Can you copy out the data exactly? Leave the images out.
________
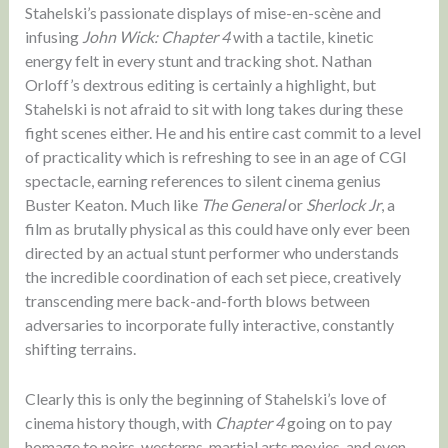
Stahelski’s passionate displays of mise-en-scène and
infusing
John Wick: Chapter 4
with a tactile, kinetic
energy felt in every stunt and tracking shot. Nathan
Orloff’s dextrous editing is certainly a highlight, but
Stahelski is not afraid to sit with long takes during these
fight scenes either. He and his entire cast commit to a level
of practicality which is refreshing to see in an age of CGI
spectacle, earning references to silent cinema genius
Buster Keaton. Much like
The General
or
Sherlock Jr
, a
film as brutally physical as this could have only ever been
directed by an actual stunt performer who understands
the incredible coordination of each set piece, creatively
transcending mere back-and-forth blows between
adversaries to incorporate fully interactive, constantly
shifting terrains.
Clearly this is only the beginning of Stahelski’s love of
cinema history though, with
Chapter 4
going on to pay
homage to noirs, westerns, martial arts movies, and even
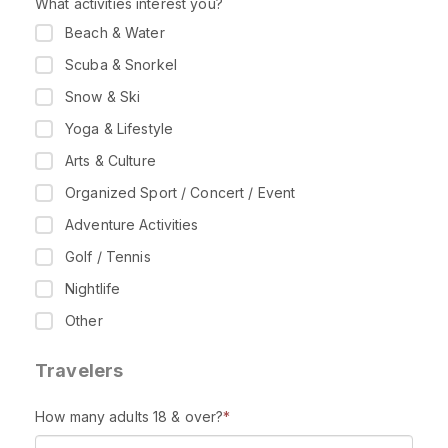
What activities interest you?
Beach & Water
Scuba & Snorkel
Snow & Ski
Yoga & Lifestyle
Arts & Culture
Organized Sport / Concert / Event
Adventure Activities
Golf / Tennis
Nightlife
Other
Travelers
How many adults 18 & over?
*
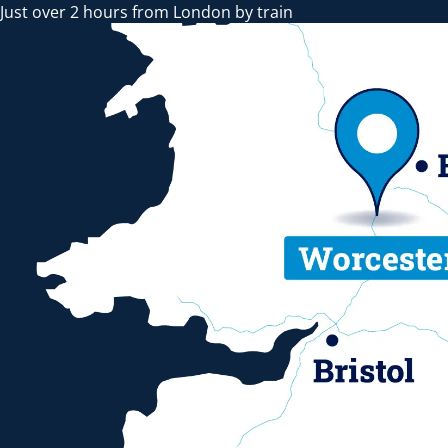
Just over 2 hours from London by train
________
Answer space.
Stahelski’s passionate displays of mise-en-scène and
infusing
John Wick: Chapter 4
with a tactile, kinetic
energy felt in every stunt and tracking shot. Nathan
Orloff’s dextrous editing is certainly a highlight, but
Stahelski is not afraid to sit with long takes during these
fight scenes either. He and his entire cast commit to a level
of practicality which is refreshing to see in an age of CGI
spectacle, earning references to silent cinema genius
Buster Keaton. Much like
The General
or
Sherlock Jr
, a
film as brutally physical as this could have only ever been
directed by an actual stunt performer who understands
the incredible coordination of each set piece, creatively
transcending mere back-and-forth blows between
adversaries to incorporate fully interactive, constantly
shifting terrains.
Clearly this is only the beginning of Stahelski’s love of
cinema history though, with
Chapter 4
going on to pay
homage to noirs, westerns, martial arts movies, and even
What activities interest you?
Beach & Water
Scuba & Snorkel
Snow & Ski
Yoga & Lifestyle
Arts & Culture
Organized Sport / Concert / Event
Adventure Activities
Golf / Tennis
Nightlife
Other
Travelers
How many adults 18 & over?
*
Just over 2 hours from London by train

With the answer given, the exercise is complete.